── Source records ──

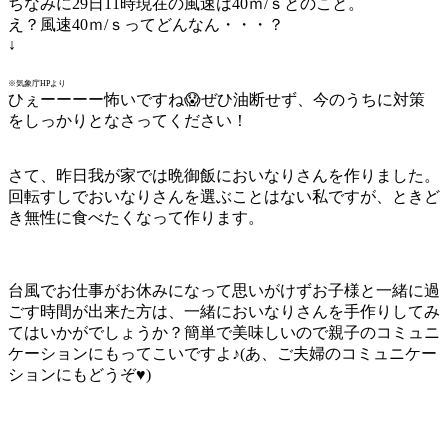
ちなみに29日11時現在の風速は40ｍ/ｓとのこと。
え？風速40ｍ/ｓってどんなん・・・？
↓
※気象庁HPより
ひぇーーーー怖いですね😱ぜひ油断せず、今のうちに対策
をしっかりとなさってください！
さて、昨日我が家では晩御飯においなりさんを作りました。
回転すしでおいなりさんを選ぶことはない私ですが、ときど
き無性に食べたくなって作ります。
台風でお仕事がお休みになって思いがけずお子様と一緒に過
ごす時間が出来た方は、一緒においなりさんを手作りしてみ
てはいかがでしょうか？簡単で美味しいので親子のコミュニ
ケーションにもってこいですよ♪(あ、ご夫婦のコミュニケー
ションにもどうぞ♥)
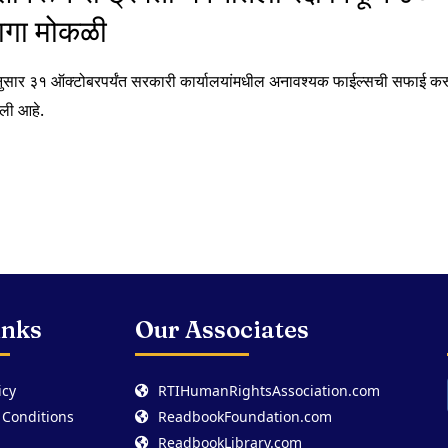
जागा मोकळी
ेशानुसार ३१ ऑक्टोबरपर्यंत सरकारी कार्यालयांमधील अनावश्यक फाईल्सची सफाई करून
ली आहे.
inks
Our Associates
icy
RTIHumanRightsAssociation.com
 Conditions
ReadbookFoundation.com
ReadbookLibrary.com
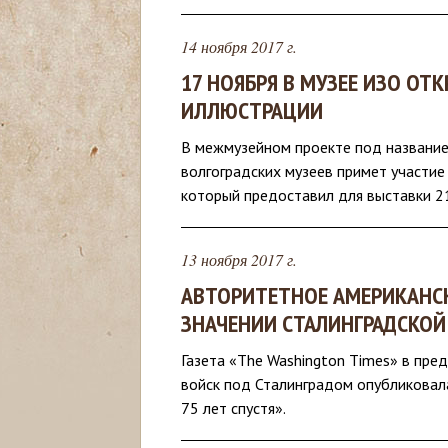
с
14 ноября 2017 г.
ь
17 НОЯБРЯ В МУЗЕЕ ИЗО О
ИЛЛЮСТРАЦИИ
В межмузейном проекте под название
волгоградских музеев примет участие
который предоставил для выставки 2
13 ноября 2017 г.
АВТОРИТЕТНОЕ АМЕРИКАНС
ЗНАЧЕНИИ СТАЛИНГРАДСКОЙ
Газета «The Washington Times» в пре
войск под Сталинградом опубликовал
75 лет спустя».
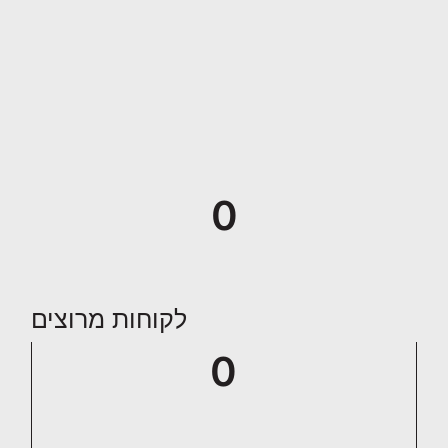
0
לקוחות מרוצים
0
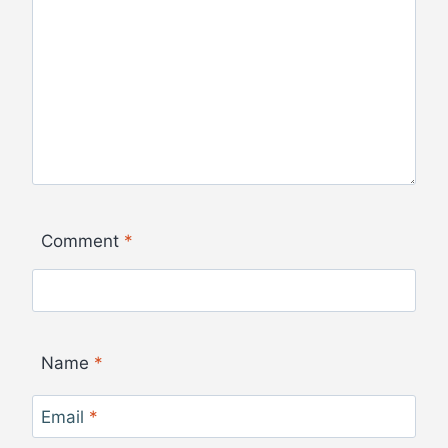
Comment
*
Name
*
Email
*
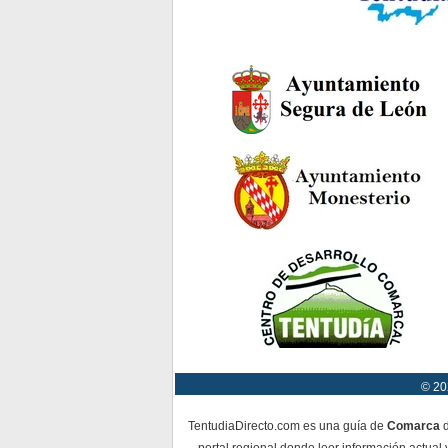
© 20
TentudiaDirecto.com es una guía de
Comarca
d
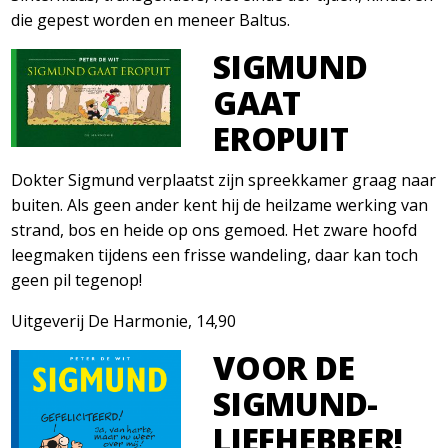
die gepest worden en meneer Baltus.
SIGMUND
GAAT
EROPUIT
Dokter Sigmund verplaatst zijn spreekkamer graag naar
buiten. Als geen ander kent hij de heilzame werking van
strand, bos en heide op ons gemoed. Het zware hoofd
leegmaken tijdens een frisse wandeling, daar kan toch
geen pil tegenop!
Uitgeverij De Harmonie, 14,90
VOOR DE
SIGMUND-
LIEFHEBBER!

───

| Work required |
Every line above in which the word "geen" is present must be copied into the answer.

| Completed task |
buiten. Als geen ander kent hij de heilzame werking van
geen pil tegenop!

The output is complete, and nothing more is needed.